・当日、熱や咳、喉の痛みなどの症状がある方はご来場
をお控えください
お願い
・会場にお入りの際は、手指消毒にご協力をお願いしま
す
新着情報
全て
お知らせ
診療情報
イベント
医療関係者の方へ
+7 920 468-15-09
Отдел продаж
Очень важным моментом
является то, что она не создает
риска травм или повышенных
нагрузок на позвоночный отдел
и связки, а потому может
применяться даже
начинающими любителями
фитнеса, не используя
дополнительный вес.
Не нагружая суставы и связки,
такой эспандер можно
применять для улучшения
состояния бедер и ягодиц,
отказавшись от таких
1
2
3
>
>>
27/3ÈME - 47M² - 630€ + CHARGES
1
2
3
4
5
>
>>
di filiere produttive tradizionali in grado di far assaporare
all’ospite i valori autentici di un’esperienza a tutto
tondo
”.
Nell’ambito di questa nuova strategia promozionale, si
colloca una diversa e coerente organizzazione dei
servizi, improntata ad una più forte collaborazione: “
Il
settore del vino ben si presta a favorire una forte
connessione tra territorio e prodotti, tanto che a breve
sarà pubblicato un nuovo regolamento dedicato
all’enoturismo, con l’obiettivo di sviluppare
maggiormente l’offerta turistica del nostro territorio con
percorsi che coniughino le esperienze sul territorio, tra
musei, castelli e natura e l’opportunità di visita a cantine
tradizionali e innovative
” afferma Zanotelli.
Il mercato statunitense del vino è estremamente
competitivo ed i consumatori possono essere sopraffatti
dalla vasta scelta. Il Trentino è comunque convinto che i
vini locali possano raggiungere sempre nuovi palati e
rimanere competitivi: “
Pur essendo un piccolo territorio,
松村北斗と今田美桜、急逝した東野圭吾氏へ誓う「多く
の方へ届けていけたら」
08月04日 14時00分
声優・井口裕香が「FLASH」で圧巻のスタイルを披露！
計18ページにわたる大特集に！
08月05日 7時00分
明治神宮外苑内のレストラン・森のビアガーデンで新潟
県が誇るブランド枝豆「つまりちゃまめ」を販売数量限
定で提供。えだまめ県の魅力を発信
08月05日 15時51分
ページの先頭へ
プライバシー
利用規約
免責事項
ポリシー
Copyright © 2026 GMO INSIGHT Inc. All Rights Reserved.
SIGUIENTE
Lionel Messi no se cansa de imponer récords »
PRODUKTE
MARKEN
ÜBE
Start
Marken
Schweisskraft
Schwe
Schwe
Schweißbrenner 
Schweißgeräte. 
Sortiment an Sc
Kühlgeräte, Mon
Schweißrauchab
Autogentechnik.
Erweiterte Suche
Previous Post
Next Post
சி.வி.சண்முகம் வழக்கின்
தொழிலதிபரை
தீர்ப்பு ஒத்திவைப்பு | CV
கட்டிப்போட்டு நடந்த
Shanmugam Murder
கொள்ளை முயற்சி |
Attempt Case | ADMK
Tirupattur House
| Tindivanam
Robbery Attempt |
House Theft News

======

▸ WORK ORDER
Where does the word "forte" appear in the material above? Copy every line that holds it.

▸ ANSWER TO THIS EXERCISE
servizi, improntata ad una più forte collaborazione: “
settore del vino ben si presta a favorire una forte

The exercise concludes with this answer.